▶ _Requirement_
Search the listing below, and show each line that includes the word "Prix".

▶ _Source material_
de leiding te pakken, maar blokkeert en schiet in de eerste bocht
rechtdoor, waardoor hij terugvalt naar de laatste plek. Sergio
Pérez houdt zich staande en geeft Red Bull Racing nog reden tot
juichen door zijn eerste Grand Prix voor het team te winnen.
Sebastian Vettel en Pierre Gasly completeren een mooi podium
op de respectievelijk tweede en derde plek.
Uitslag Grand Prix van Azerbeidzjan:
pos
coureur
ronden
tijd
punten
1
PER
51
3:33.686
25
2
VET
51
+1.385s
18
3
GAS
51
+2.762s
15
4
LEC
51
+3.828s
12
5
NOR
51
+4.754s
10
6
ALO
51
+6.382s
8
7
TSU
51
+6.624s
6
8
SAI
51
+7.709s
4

...

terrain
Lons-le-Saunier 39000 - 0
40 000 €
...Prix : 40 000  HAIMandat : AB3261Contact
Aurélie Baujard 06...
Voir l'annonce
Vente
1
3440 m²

▶ _Response below_
juichen door zijn eerste Grand Prix voor het team te winnen.
Uitslag Grand Prix van Azerbeidzjan:
...Prix : 40 000  HAIMandat : AB3261Contact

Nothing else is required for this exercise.